Avalanche de Valfréjus : quelles responsabilités pour l’armée ? (Par François Carrel, Correspondant à Grenoble)

Cinq légionnaires sont morts dans la catastrophe qui a eu lieu lundi près de la station savoyarde. Les professionnels de la montagne s’interrogent car les bulletins météo avaient signalé un danger.

Avalanche de Valfréjus : quelles responsabilités pour l’armée ?

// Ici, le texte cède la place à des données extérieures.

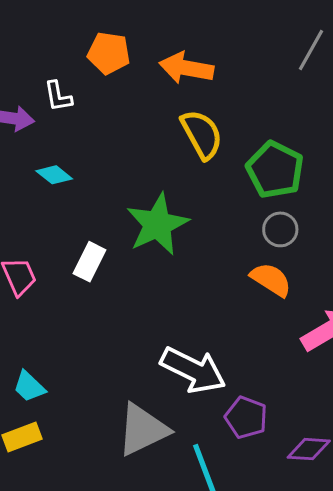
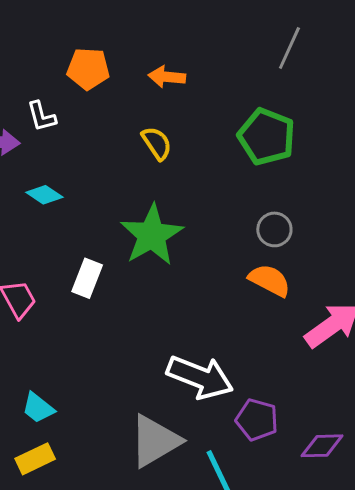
orange arrow: (186, 68) -> (167, 77), size x0.7
yellow semicircle: (202, 134) -> (157, 143), moved, size x0.7
green pentagon: (275, 170) -> (267, 137), moved

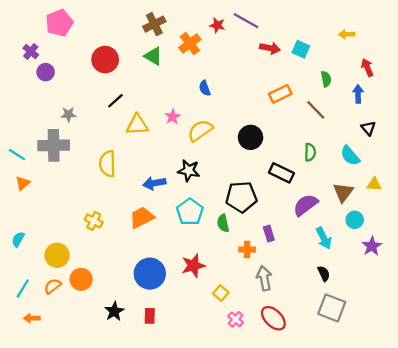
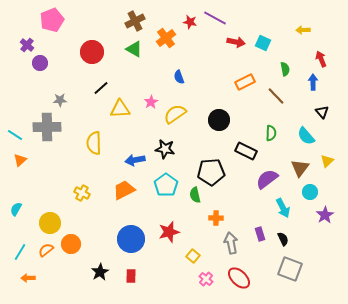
yellow triangle: (374, 184) -> (327, 161), turned -48
purple rectangle: (269, 234) -> (260, 234), moved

L’avalanche qui a emporté, lundi, un groupe de soldats près de la station savoyarde de Valfréjus, a tué cinq d’entre eux, âgés de 21 ans à 33 ans. Deux autres, toujours hospitalisés, sont grièvement blessés mais leurs pronostics vitaux ne sont pas engagés, selon la 27e brigade d’infanterie de montagne (Bim) dont ils dépendent.

Le groupe décimé était composé d’une cinquantaine de légionnaires du 2e régiment étranger de génie de Saint-Christol. Ce régiment, basé sur le plateau d’Albion (Vaucluse), est rattaché à la 27e Bim qui regroupe les forces alpines de l’armée de terre, dont trois bataillons de chasseurs alpins.

Ces légionnaires étaient en stage hivernal afin de décrocher leur brevet d’alpiniste et de skieur militaire, obligatoire au sein de la 27e Bim. Après une première semaine d’initiation au ski, ils étaient encore néophytes en montagne. Ils étaient encadrés par trois cadres de leur régiment ayant la qualification de «chef de détachement haute montagne», obtenue à l’Ecole militaire de haute montagne de Chamonix (EMHM), et par huit autres sous-officiers ou soldats formés plus succinctement à l’EMHM.

L’avalanche s’est déclenchée alors qu’une partie du groupe remontait, sur des skis de randonnée, un raide vallon menant au col du Petit Argentier, situé à 2 600 mètres d’altitude, face aux pistes de Valfréjus. Selon Franck Bouchayer, «officier montagne» de la 27e Bim, les hommes de tête étaient parvenus aux deux tiers de cette pente orientée nord-est et haute de 300 mètres de dénivelé. En aval, 18 soldats ont été ensevelis ou secoués par l’avalanche. Le reste du groupe, resté au pied de la pente, n’a pas été touché.

Un espacement sans doute insuffisant

Les professionnels de la montagne ne comprennent pas. Les bulletins locaux d’estimation du risque d’avalanche des 17 et 18 janvier, émis par Météo France, étaient explicites sur la menace pour des skieurs dans les pentes raides situées «sous le vent», au-dessus de 2 200 mètres. L’un des six pisteurs-secouristes de Valfréjus présents sur le secours, Régis Tuaillon, a confié son amertume au Dauphiné libéré : «Avec les vents qu’on a eus la semaine dernière, c’était l’exposition maximum […]. C’était suicidaire de partir dans un endroit pareil, surtout à cinquante la queue leu-leu comme ils l’ont fait». Simon Teppaz, du Bureau des guides Savoie-Maurienne, s’interroge à mots pesés : «C’était une pente susceptible d’être avalancheuse ce jour-là. Par ces conditions, avec un groupe aussi imposant, n’aurait-il pas été plus prudent de trouver un itinéraire moins exposé ?»

Une «enquête de commandement» devrait être, selon l’usage, lancée par l’armée de terre, en parallèle à l’enquête menée par les gendarmes sous l’autorité du parquet d’Albertville (Savoie). A la 27e Bim, Franck Bouchayer précise : «Il n’y a pas eu d’entorse au règlement, le fonctionnement du système militaire de montagne ne me paraît pas remis en cause. Il nous reste à comprendre ce qui s’est précisément passé et les responsabilités de chacun. A ma connaissance, l’objectif du groupe validé avant le début du stage n’était en effet pas d’aller au col du Petit Argentier : il devait rejoindre le sommet du télésiège de Punta Bagna, via le vallon situé au pied de ce col, tout en profitant de pentes sur le parcours pour travailler des savoirs faire « montagne » spécifiques.» L’enquête devra établir pourquoi et comment les militaires se sont engagés si haut sous le col du Petit Argentier, si nombreux et avec un espacement sans doute insuffisant face aux risques nivologiques avérés.

Source: http://www.liberation.fr/

 

Cette publication a un commentaire

  1. jacques

    Si je comprends bien, M. Renaud Marie de Brassac avait donc parfaitement raison de poser la question de la responsabilité des morts et des blessés résultant de cet accident dramatique.

    Il est lamentable de ne pouvoir discuter sereinement d’une question qui dérange, sans tomber dans les insultes et l’invective.

    Certains, aveuglés par ce qu’ils croient être de l’esprit de corps, ont du mal à regarder la réalité en face.

    Espérons que ce drame leur ouvrira un peu les yeux et les fera progresser.